エミリーは1872年にロンドン郊外のグリニッジで商人の娘として生まれた。いわゆる中流階級の家庭で育ち11歳まで自宅で家庭教師から教育を受けた。
日本人は中流階級というと持ち家を保有するフツウの勤労者世帯をイメージする。しかし19世紀後半の英国の中流階級=中産階級(middle class)とはお屋敷に専属の住み込みの家庭教師(governess)を雇って子供たちに初等教育を施す階層なのである。

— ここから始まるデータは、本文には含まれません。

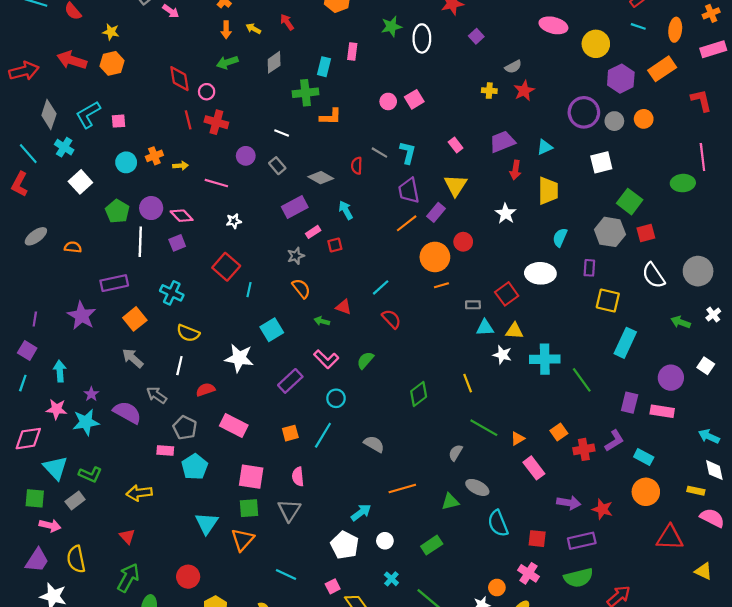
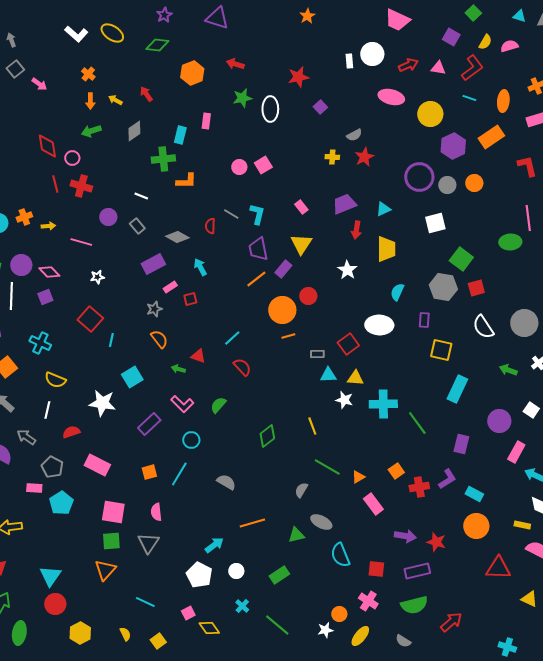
pink rectangle: (662, 411) -> (516, 452), moved, turned -70
cyan triangle: (207, 523) -> (50, 576), moved

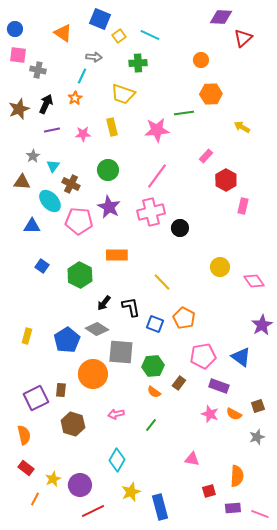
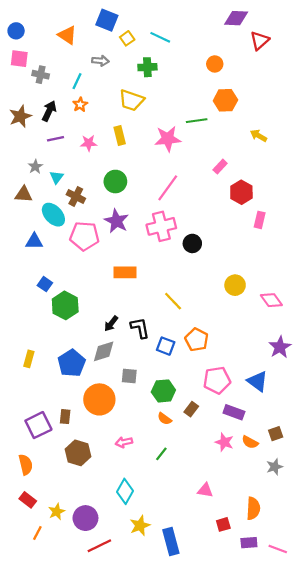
cyan line: (82, 76) -> (77, 81), moved
green hexagon: (80, 275) -> (65, 305), moved
gray diamond: (97, 329) -> (104, 351), turned -50
gray square: (121, 352) -> (129, 376), size x0.6

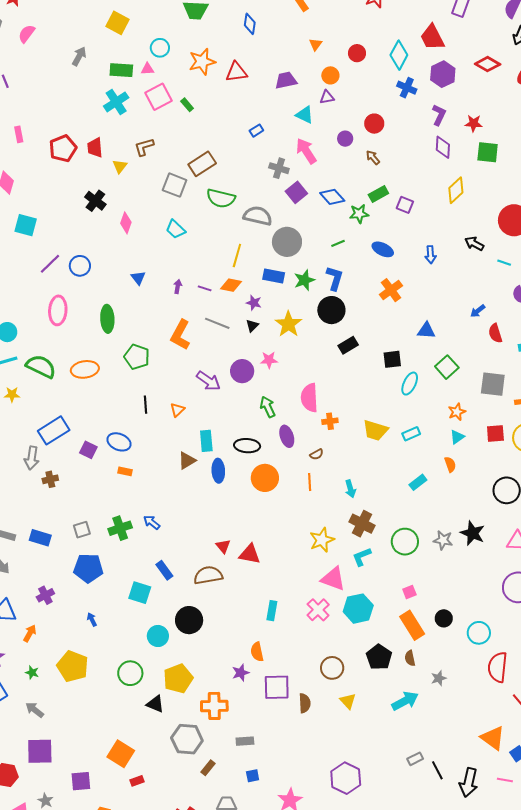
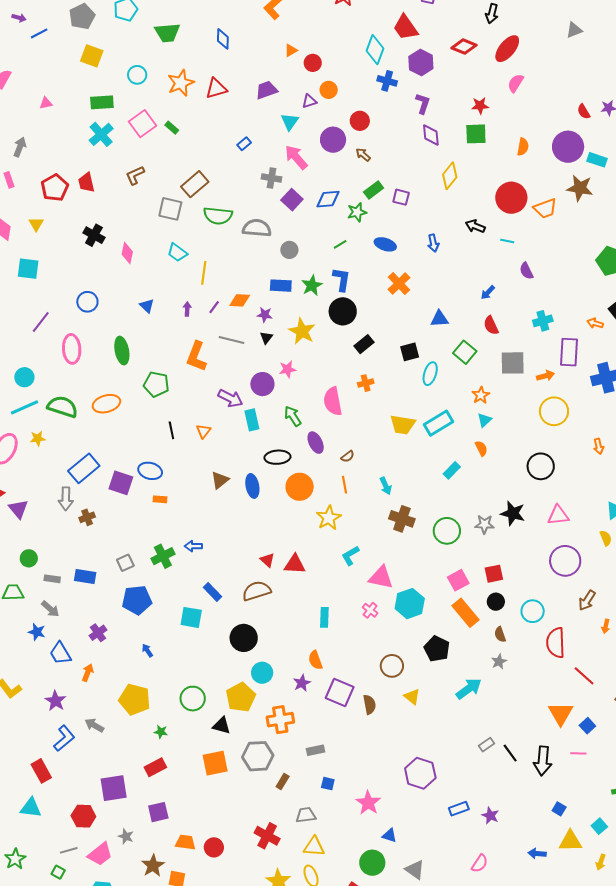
orange triangle: (315, 44) -> (291, 50), turned 32
red circle: (357, 53) -> (313, 63), moved
gray arrow: (79, 56) -> (20, 147), moved
pink triangle: (147, 69) -> (46, 103), moved
orange circle: (330, 75) -> (329, 90), moved
cyan triangle: (305, 115) -> (290, 122), turned 48
red star: (473, 123) -> (480, 106), moved
purple circle: (345, 139) -> (333, 140), size x1.6
yellow triangle: (120, 166) -> (36, 224), moved
blue diamond: (332, 197) -> (328, 199), turned -45
gray circle: (287, 242) -> (289, 250), size x0.6
yellow line: (237, 255) -> (204, 273), moved
purple line: (50, 264) -> (41, 322), moved
purple line: (205, 288) -> (214, 307), turned -64
red semicircle: (495, 333) -> (491, 325), moved
orange cross: (330, 421) -> (366, 383), moved
red square: (495, 433) -> (494, 574), moved
cyan rectangle: (411, 434) -> (439, 423), size x1.6
cyan rectangle: (206, 441) -> (252, 420), moved
purple square: (88, 450) -> (121, 483), size x1.4
blue arrow: (152, 522) -> (193, 546), turned -30
yellow star: (322, 540) -> (329, 518), moved
cyan L-shape: (362, 557) -> (350, 555), moved
pink square: (409, 592) -> (458, 580), size x1.5
pink cross: (318, 610) -> (370, 610), size x0.7
cyan circle: (158, 636) -> (262, 673), moved
brown semicircle: (410, 658) -> (500, 634), moved
green star: (32, 673) -> (161, 732), moved
purple square: (277, 687) -> (340, 693), turned 32
gray arrow: (35, 710) -> (94, 725), moved
orange triangle: (493, 738) -> (561, 714), turned 32
orange square: (121, 754) -> (215, 763), moved, turned -36
blue square: (253, 776) -> (328, 784), turned 32
red rectangle: (137, 781) -> (155, 767), moved, size x1.5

映画『サウンド・オブ・ミュージック』のなかで、トラップ大佐のお城のようなお屋敷で、子供たちの教育をしていたジュリー・アンドリュース扮する家庭教師(governess)を思い起こしてもらいたい。
エミリーの苦学力行
エミリーは裕福層の子弟が学ぶ私立学校に通学してからフランスに一年留学。13歳でケンジントン・ハイ・スクール(王立系の私学で英国的伝統の寄宿学校)に入学。そして奨学金を得て19歳で王立ホロウェイ・カレッジに入学。しかし父親の死後学費が払えず20歳で中退を余儀なくされている。

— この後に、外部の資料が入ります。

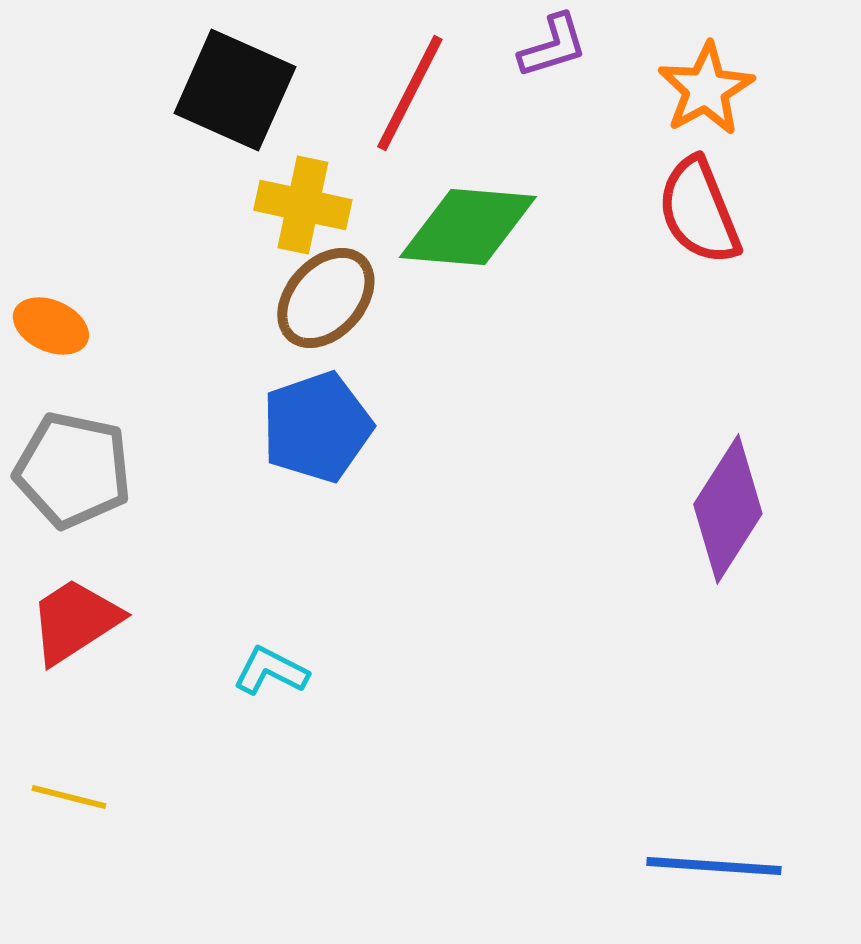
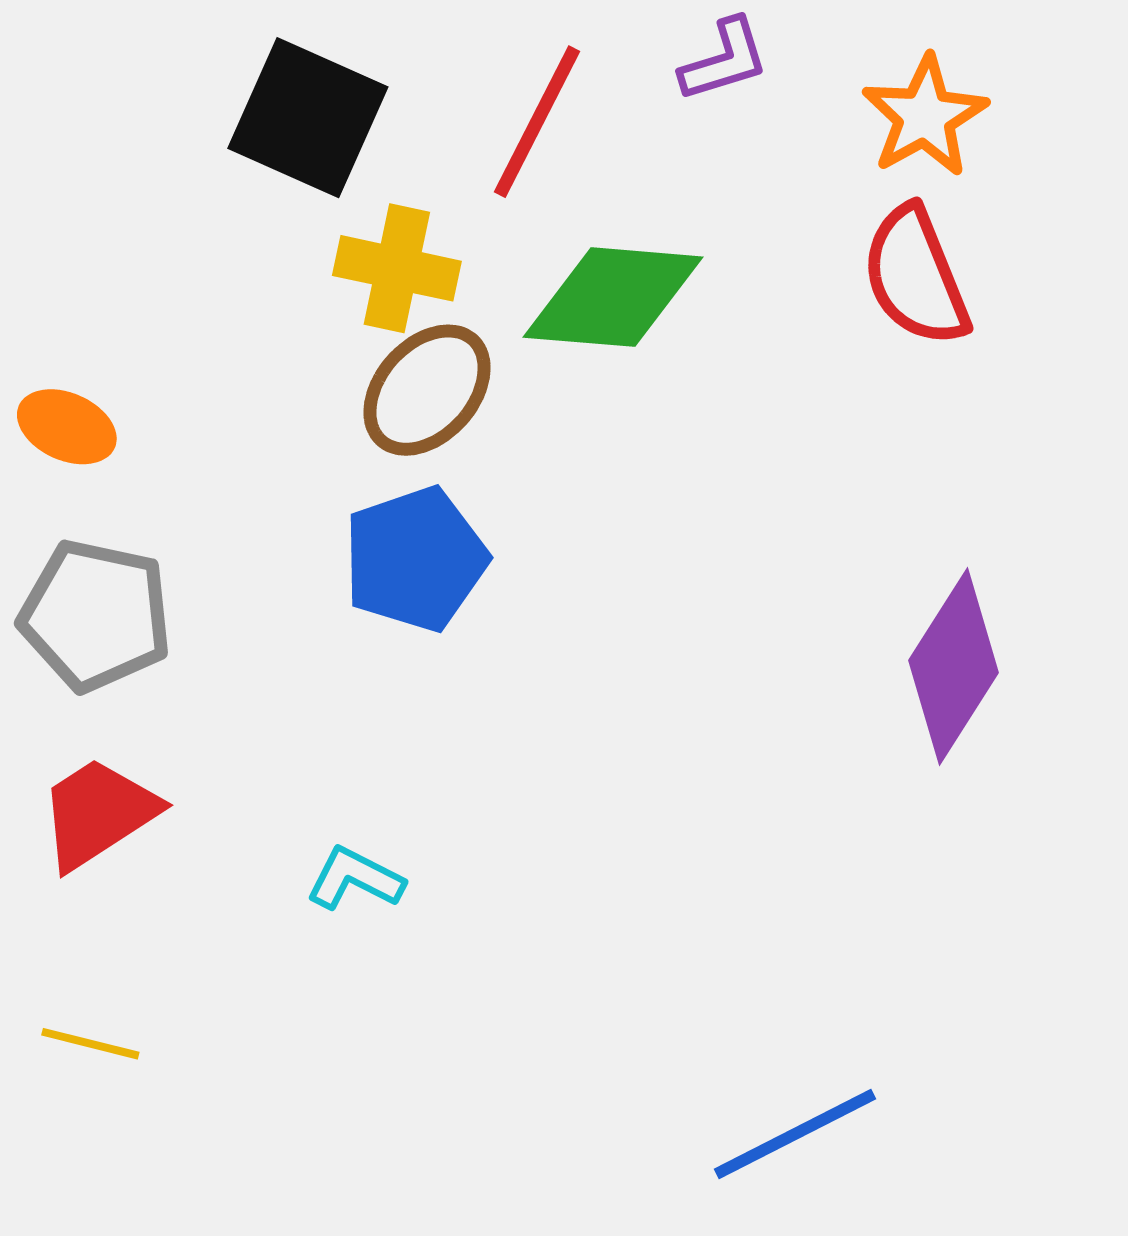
blue line: (714, 866) -> (795, 1134), moved, turned -31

その後の彼女の頑張りがスゴイ。住み込みの家庭教師をして学資を稼いで、オックスフォード大学のセント・ヒューズ・カレッジに入学して優秀な成績を収めた。しかし卒業できなかった。オックスフォード大学では男性にしか学位は授与されなかったのである。
エミリーは23歳から学校の教師や家庭教師をして自活。30歳の時にロンドン大学で学び始め36歳で学位を取得している。
闘士エミリーは生涯に9回投獄
1903年にパンクハースト夫人が設立した婦人社会政治同盟(WSPU)に1906年に参加。数年後にエミリーは婦人社会政治同盟の専従職員となり、デモ行進を先導。
1909年に首相への面会を求めるデモ行進で警官隊と衝突、公務執行妨害で初めて逮捕投獄。その後も女性の参加が禁止されている政治集会に投石して妨害、さらに政治集会に強引に参加しようとして三度逮捕投獄。

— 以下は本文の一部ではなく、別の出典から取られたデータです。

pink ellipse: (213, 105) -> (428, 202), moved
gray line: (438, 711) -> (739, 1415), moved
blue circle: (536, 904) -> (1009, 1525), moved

さらに投石、放火、器物損壊などの罪で生涯に9回逮捕投獄されている。そして監獄で累計49回の強制給餌という屈辱的な体験をしている。
第一次世界大戦と選挙法改正
ダービーレースにおけるエミリーの決死的行動は広く社会の関心を集め、婦人参政権運動への世論も次第に変化。
1914年に第一次世界大戦が勃発すると、婦人社会政治同盟のパンクハースト夫人は闘争行為の停止を宣言。さらにパンクハースト夫人は女性たちが英国政府の戦争遂行に協力する協賛運動を始めた。
こうした戦争協力への見返りとして1918年に選挙法が改正され、21歳以上の男性全員と30歳以上の戸主及び戸主の妻の女性に参政権が与えられた。
市民としての権利を獲得するには時間と犠牲とテロルが不可欠なのか
戦争という巨大な外圧でやっと女性参政権が認められたというのは考えさせられる。歴史は様々な差別され抑圧された人々が完全な市民権=公民権(civil right)を得るための闘争のプロセスなのだろうか。
現代アメリカでも堕胎の権利はほとんど認められていないし、日本でもLGBTの結婚はごく一部しか法制化されていない。欧米では移民が差別され、途上国では少数民族が迫害され、日本でも多くの外国人労働者は法的保護の対象外である。
英国の婦人参政権運動が重い閉塞感のなかで、過激な行動に訴えた背景が理解できるような気がする。
英国では1928年に21歳以上の男女全員が投票できる普通選挙法が成立した。奇しくも、この年に婦人参政権の成就を見届けてエメリン・パンクハースト夫人は70歳の生涯を終えている。